BEGIN Extracted entries

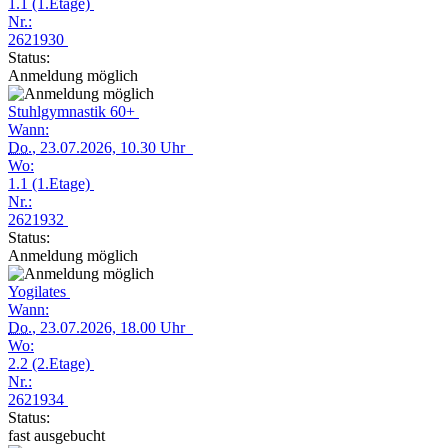
1.1 (1.Etage)
Nr.:
2621930
Status:
Anmeldung möglich
Stuhlgymnastik 60+
Wann:
Do.
, 23.07.2026, 10.30 Uhr
Wo:
1.1 (1.Etage)
Nr.:
2621932
Status:
Anmeldung möglich
Yogilates
Wann:
Do.
, 23.07.2026, 18.00 Uhr
Wo:
2.2 (2.Etage)
Nr.:
2621934
Status:
fast ausgebucht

END Extracted entries

## What to produce
Only one span of lines is wanted: the line with "23.07.2026, 18.00 Uhr" and every line after it to the end of the entries, output exactly.

## Written answer
, 23.07.2026, 18.00 Uhr
Wo:
2.2 (2.Etage)
Nr.:
2621934
Status:
fast ausgebucht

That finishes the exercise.